Matrix Factorization algorithms explained with an example

LU Decomposition, Eigenvalue Decomposition, SVD, Cholesky Decomposition, and QR Decomposition

Mehul Gupta
Data Science in your pocket

--

Matrix Decomposition is an essential concept in mathematics used for numerous purposes. This blog is a walk through major Matrix Factorization algorithms and the maths behind them.

My debut book “LangChain in your Pocket” is out now

Before jumping onto the algorithms, let’s first understand

What is Matrix Factorization?

Mathematically speaking, given a N x M matrix, then using matrix factorization, this N x M matrix can be decomposed into multiple matrics such that on matrix multiplication, we get the same matrix N x M. It finds its applications at numerous fields:

  • Collaborative Filtering for Recommendations
  • Dimensionality Reduction
  • Image Compression and Denoising
  • Text Mining and Topic Modeling, etc

We will be talking about the below algorithms in this post

LU Decomposition

Singular Value Decomposition

QR Decomposition

Cholesky Decomposition

Eigenvalue Decomposition

LU Decomposition

LU stands for Lower triangular — Upper triangular Decomposition. Hence, the 2 matrices in which the N x M matrix is decomposed are a Lower and another Upper triangular matrix.

A = L x U

example for Lower-Upper Triangular matrix

LU Decomposition uses Gaussian Elimination to get to these matrices.
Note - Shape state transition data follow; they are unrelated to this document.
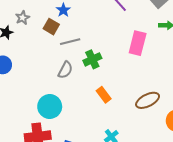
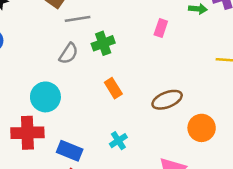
pink rectangle: (138, 43) -> (161, 28), size x0.6

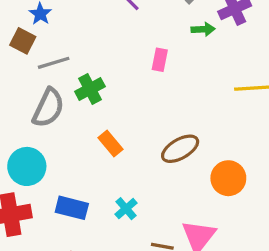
gray semicircle: (69, 53) -> (48, 108), size x1.4
blue rectangle: (70, 151) -> (72, 208), moved

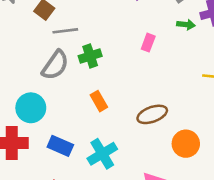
cyan cross: (126, 209) -> (102, 154), size x1.6

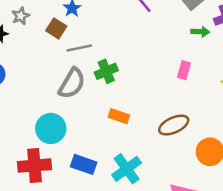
pink rectangle: (148, 43) -> (184, 70), moved
orange rectangle: (99, 101) -> (119, 116), turned -36

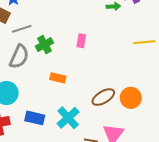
pink rectangle: (184, 70) -> (81, 41), moved
brown ellipse: (174, 125) -> (103, 97), moved

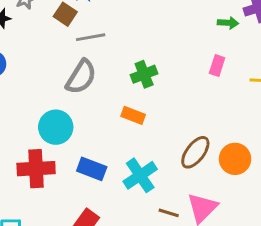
pink rectangle: (81, 41) -> (217, 65), moved
green cross: (44, 45) -> (144, 74), moved
brown ellipse: (103, 97) -> (195, 152), turned -30

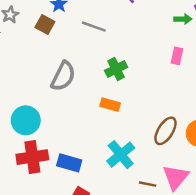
gray line: (91, 37) -> (94, 27), moved, turned 35
cyan circle: (56, 127) -> (26, 120), moved
blue rectangle: (92, 169) -> (69, 163), moved

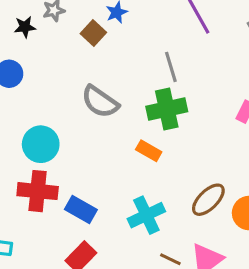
gray line: (94, 27) -> (171, 67), moved, turned 40
green cross: (116, 69) -> (167, 109), size x1.4
gray semicircle: (63, 76) -> (100, 102), turned 84

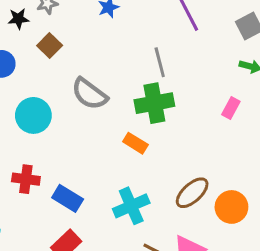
brown square: (93, 33) -> (50, 46), moved
cyan circle: (41, 144) -> (33, 115), moved
red cross: (38, 191) -> (26, 179), size x0.7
What is Gaussian Elimination/Row Reduction?

It aims at converting a matrix into a Upper Triangular matrix by applying Linear row operations like

Row2= Row2–3 x Row3

Row1 = Row1 + Row2/5

Do remember these operations shouldn’t include non-linear transformation like square-root or power()

The process is simple

Let A be the matrix to be factorized

A = | 3  1  2 |
| 6 3 4 |
| 3 1 5 |

Initialize two matrix L= Identity matrix and U=copy of Actual matrix to be decomposed

L = | 1   0   0 |
| 0 1 0 |
| 0 0 1 |

U = | 3 1 2 |
| 6 3 4 |
| 3 1 5 |

Convert U into a Upper triangular matrix using Gaussian Elimination. Save the multipliers used in the transformation in L . Asume we will be appling the below transformations to U

  • Row2 = Row2– 2* Row1

Here, multiplier=2 is used to convert U₂₁ to 0 hence L₂₁=2

  • Row3 = Row3 —1*Row1

As multiplier=1 is used to convert U₃₁=0, L₃₁=1

Note: As we need to convert U in an Upper Triangular matrix, we need to convert just 3 values to 0 in a 3x3 matrix, U₂₁, U₃₁, U₃₂. Hence we will be getting 3 multipliers which will be used to fill L .

L = | 1   0   0 |
| 2 1 0 |
| 1 0 1 |

U = | 3 1 2 |
| 0 1 0 |
| 0 0 3 |

As U₃₂ is already 0, L₃₂=0. Else we would have performed a transformation using Row2 over Row3. Why Row2? As the 1st element of Row2=0 by now hence any transformation from Row2 to Row3 won’t affect the already zeroed Row3, 1st element. But a transformation from Row1 may affect already zeroed elements

Therefore the final matrices LU are

L = | 1   0   0 |
| 2 1 0 |
| 1 0 1 |

U = | 3 1 2 |
| 0 1 0 |
| 0 0 3 |

You can cross-check the results by multiplying L x U, you will get A

Eigenvalue/Spectral Decomposition

Before moving ahead, we need to know a few baseline concepts

Eigenvectors= For a square matrix A, an eigenvector is a non-zero vector that, when multiplied by the matrix A, only changes in scale (magnitude) but retains its direction.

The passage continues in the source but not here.